- _Prompt_
Could you restate the data word for word and drop the pictures?

- _Extracted material_
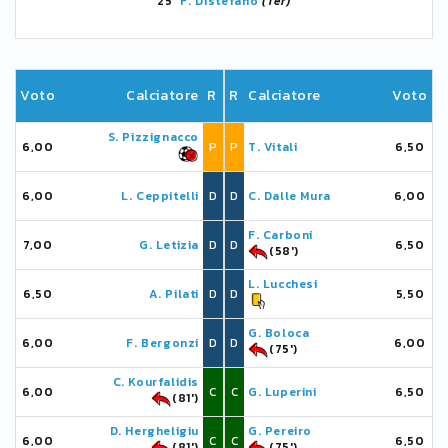
25'
F. Distefano
(Ter)
Voto
Calciatore
R
R
Calciatore
Voto
S. Pizzignacco
6,00
P
P
T. Vitali
6,50
6,00
L. Ceppitelli
D
D
C. Dalle Mura
6,00
F. Carboni
7,00
G. Letizia
D
D
6,50
(58')
L. Lucchesi
6,50
A. Pilati
D
D
5,50
G. Boloca
6,00
F. Bergonzi
D
D
6,00
(75')
C. Kourfalidis
6,00
C
C
G. Luperini
6,50
(81')
D. Hergheligiu
G. Pereiro
6,00
C
C
6,50
(81')
(75')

- _Your response_
25'
F. Distefano
(Ter)
Voto
Calciatore
R
R
Calciatore
Voto
S. Pizzignacco
6,00
P
P
T. Vitali
6,50
6,00
L. Ceppitelli
D
D
C. Dalle Mura
6,00
F. Carboni
7,00
G. Letizia
D
D
6,50
(58')
L. Lucchesi
6,50
A. Pilati
D
D
5,50
G. Boloca
6,00
F. Bergonzi
D
D
6,00
(75')
C. Kourfalidis
6,00
C
C
G. Luperini
6,50
(81')
D. Hergheligiu
G. Pereiro
6,00
C
C
6,50
(81')
(75')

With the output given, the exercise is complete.